SEOUL, July 12 (Yonhap) -- South Korea's central bank cut the key interest rate for the first time in more than three years on Thursday, underscoring its urgency to cushion the bitter impact of the eurozone debt crisis on the local economy.

Bank of Korea (BOK) Gov. Kim Choong-soo and his six fellow policymakers lowered the benchmark 7-day repo rate by a quarter percentage point to 3 percent for July. It marked the first rate cut since February 2009.

The decision, which was not unanimous, came as a surprise to the market as only one out of 15 analysts predicted a rate cut for July in a survey by Yonhap Infomax, the financial news arm of Yonhap News Agency.

The BOK slashed the key rate by 3.25 percentage points to a record low of 2 percent between October 2008 and February 2009 to fight global financial turmoil. The bank raised it by five steps between July 2010 and June 2011 to curb inflationary pressure.

The rate cut followed several central banks' recent moves to lower interest rates, indicating that the global economic outlooks are getting cloudy, hit by the eurozone debt crisis.

The governor presented a bleaker economic outlook than the previous month, saying downside risks to growth are intensifying further.

"The monetary policy committee hopes the rate cut will help the Korean economy return to a long-term growth trend," Kim told a press conference.

"The output gap is expected to remain in negative territory for a considerable period of time ... Consumer inflation is expected to run below the central bank's median inflation target (of 3 percent) for the time being."

The governor did not flag further rate cuts, saying the July decision aims to support weakening economic growth as external economic conditions deteriorate.

"The decision does not mean that the BOK is shifting its monetary policy direction," he said.

Following the rate cut, bond futures gained ground and the local currency extended its weakness to the dollar in the morning session.

"The BOK's rate reduction points to the pressure facing the bank to support weakening growth," said Lee Sang-jae, a senior economist at Hyundai Securities Co. "Easing inflationary pressure also seemed to lend support to the rate cut decision."

Lee said an additional rate cut is not likely to come this year unless external economic conditions turn even worse.

The European Central Bank and China's central bank cut their interest rates last week in a desperate effort to bolster the softening economy, dogged by the eurozone fiscal crisis.
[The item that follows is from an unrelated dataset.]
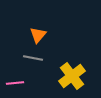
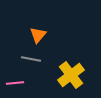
gray line: moved 2 px left, 1 px down
yellow cross: moved 1 px left, 1 px up
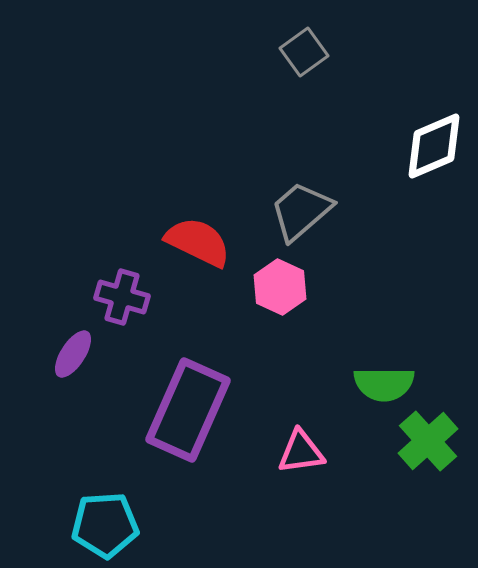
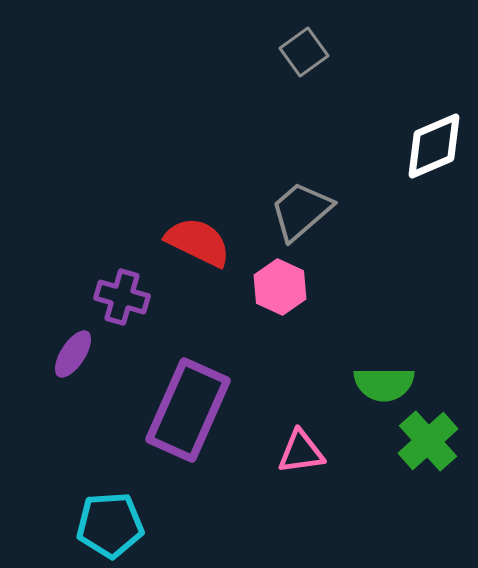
cyan pentagon: moved 5 px right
The Bank of England vowed to increase its asset-purchase program and market players are awaiting whether the Federal Reserve will take additional unconventional easing steps.

The eurozone debt woes have eaten into South Korea's exports, raising expectations that Korea's second-quarter growth is estimated to have cooled down from 0.9 percent on-quarter growth in the first quarter.

Reflecting the fallout from the eurozone risks, the government revised down its 2012 growth forecast to 3.3 percent from its earlier estimate of 3.7 percent. It also announced plans to increase spending by 8.5 trillion won (US$7.5 billion). The BOK, whose 2012 growth forecast stands at 3.5 percent, plans to unveil revised numbers on Friday.

As for inflationary pressure, South Korea saw the growth of its headline inflation slow to the 2-percent range for the fourth straight month in June. The country's annual inflation growth hit a 32-month low of 2.2 percent in June, below the BOK's median inflation target of 3 percent.

Analysts said that the BOK's rate cut is the response to the weakening economic growth, but the bank also cannot escape criticism that it should have normalized the policy stance faster to secure enough room to cut rates in the face of the global economic headwinds.

"The previous level of 3.25 percent was not even a neutral level of the key rate," Lee Sung-kwon, a senior economist at Shinhan Investment Corp., said before the decision.

"The BOK cannot evade criticism that it has been behind the curve in raising the rate so far even if this month's rate cut aimed to bolster the economy."